*** DATASET ENTRIES Section Begins ***
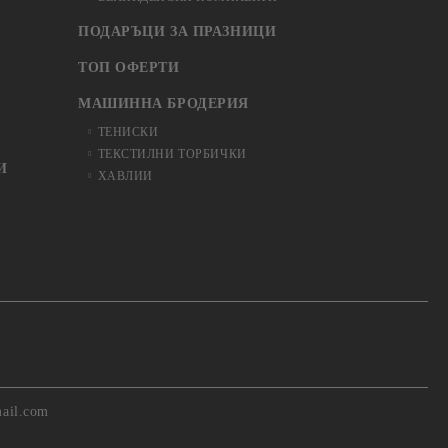
ПОДАРЪЦИ ЗА ПРАЗНИЦИ
ТОП ОФЕРТИ
МАШИННА БРОДЕРИЯ
ТЕНИСКИ
ТЕКСТИЛНИ ТОРБИЧКИ
И
ХАВЛИИ
ail.com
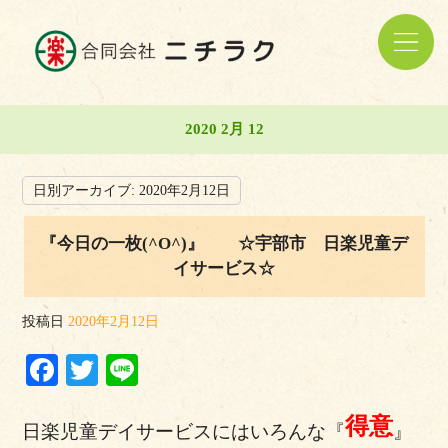
2020 2月 12
日別アーカイブ:
2020年2月12日
『今日の一枚(^O^)』 ☆宇部市 日楽児童デ
イサービス☆
投稿日
2020年2月12日
Facebook
Twitter
Line
得意
日楽児童デイサービスにはいろんな『
』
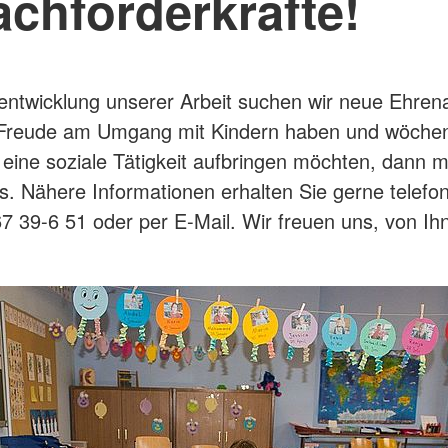
chförderkräfte!
entwicklung unserer Arbeit suchen wir neue Ehren
Freude am Umgang mit Kindern haben und wöchent
 eine soziale Tätigkeit aufbringen möchten, dann 
ns. Nähere Informationen erhalten Sie gerne telefon
67 39-6 51 oder per E-Mail. Wir freuen uns, von Ih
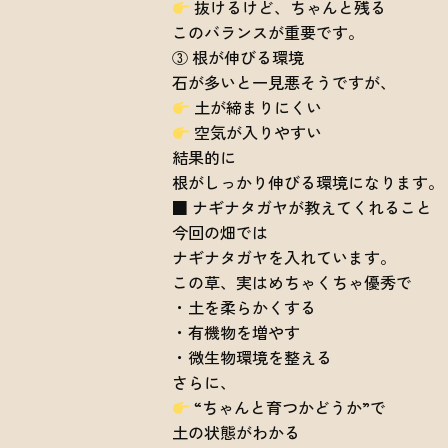
抜けるけど、ちゃんと残る
このバランスが重要です。
③ 根が伸びる環境
石が多いと一見悪そうですが、
土が締まりにくい
空気が入りやすい
結果的に
根がしっかり伸びる環境になります。
■ ナギナタガヤが教えてくれること
今回の畑では
ナギナタガヤを入れています。
この草、実はめちゃくちゃ優秀で
・土を柔らかくする
・有機物を増やす
・微生物環境を整える
さらに、
“ちゃんと育つかどうか”で
土の状態がわかる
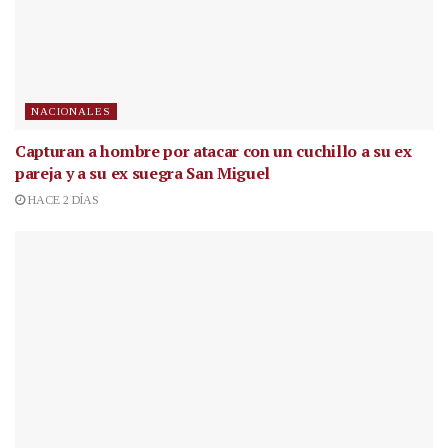
NACIONALES
Capturan a hombre por atacar con un cuchillo a su ex
pareja y a su ex suegra San Miguel
HACE 2 DÍAS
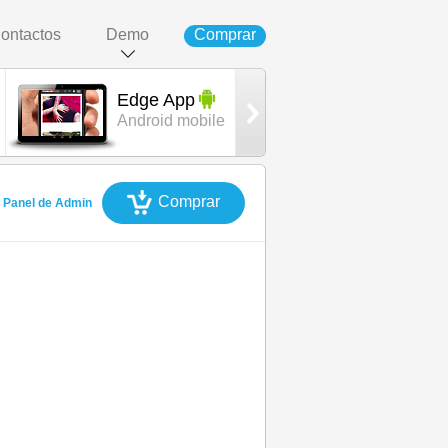
ontactos
Demo
Comprar
Edge App
Impact
Android mobile
template
Comprar
Panel de Admin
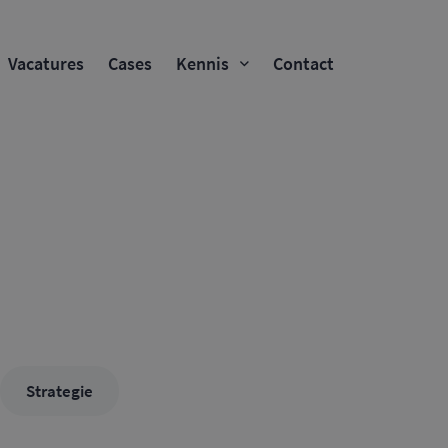
Vacatures
Cases
Kennis
Contact
Strategie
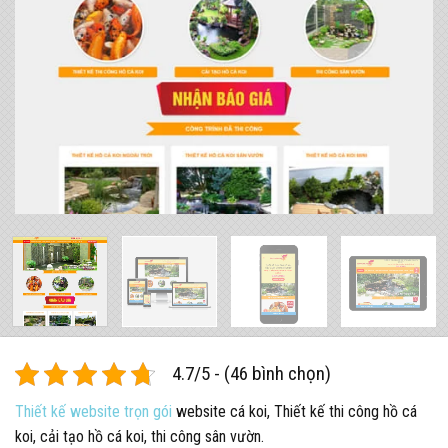
4.7/5 - (46 bình chọn)
Thiết kế website trọn gói
website cá koi, Thiết kế thi công hồ cá
koi, cải tạo hồ cá koi, thi công sân vườn.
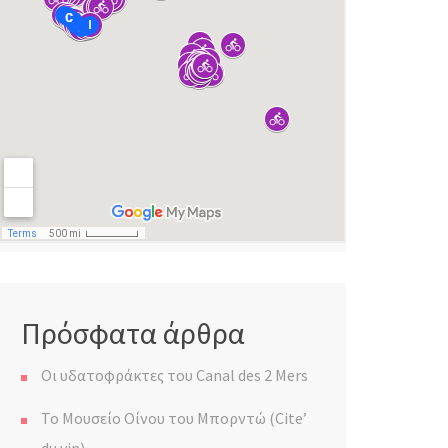
Πρόσφατα άρθρα
Οι υδατοφράκτες του Canal des 2 Mers
Το Μουσείο Οίνου του Μπορντώ (Cite’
*** DATASET ENTRIES Section Ends ***
* EXERCISE DETAILS: Write the entries above out again exactly, but not the pictures.

* ANSWER TO THIS EXERCISE:
ПОДАРЪЦИ ЗА ПРАЗНИЦИ
ТОП ОФЕРТИ
МАШИННА БРОДЕРИЯ
ТЕНИСКИ
ТЕКСТИЛНИ ТОРБИЧКИ
И
ХАВЛИИ
ail.com
2020 2月 12
日別アーカイブ:
2020年2月12日
『今日の一枚(^O^)』 ☆宇部市 日楽児童デ
イサービス☆
投稿日
2020年2月12日
Facebook
Twitter
Line
得意
日楽児童デイサービスにはいろんな『
』
chförderkräfte!
entwicklung unserer Arbeit suchen wir neue Ehren
Freude am Umgang mit Kindern haben und wöchent
 eine soziale Tätigkeit aufbringen möchten, dann 
ns. Nähere Informationen erhalten Sie gerne telefon
67 39-6 51 oder per E-Mail. Wir freuen uns, von Ih
抜けるけど、ちゃんと残る
このバランスが重要です。
③ 根が伸びる環境
石が多いと一見悪そうですが、
土が締まりにくい
空気が入りやすい
結果的に
根がしっかり伸びる環境になります。
■ ナギナタガヤが教えてくれること
今回の畑では
ナギナタガヤを入れています。
この草、実はめちゃくちゃ優秀で
・土を柔らかくする
・有機物を増やす
・微生物環境を整える
さらに、
“ちゃんと育つかどうか”で
土の状態がわかる
NACIONALES
Capturan a hombre por atacar con un cuchillo a su ex
pareja y a su ex suegra San Miguel
HACE 2 DÍAS
ontactos
Demo
Comprar
Edge App
Impact
Android mobile
template
Comprar
Panel de Admin
Vacatures
Cases
Kennis
Contact
Strategie
4.7/5 - (46 bình chọn)
Thiết kế website trọn gói
website cá koi, Thiết kế thi công hồ cá
koi, cải tạo hồ cá koi, thi công sân vườn.
Πρόσφατα άρθρα
Οι υδατοφράκτες του Canal des 2 Mers
Το Μουσείο Οίνου του Μπορντώ (Cite’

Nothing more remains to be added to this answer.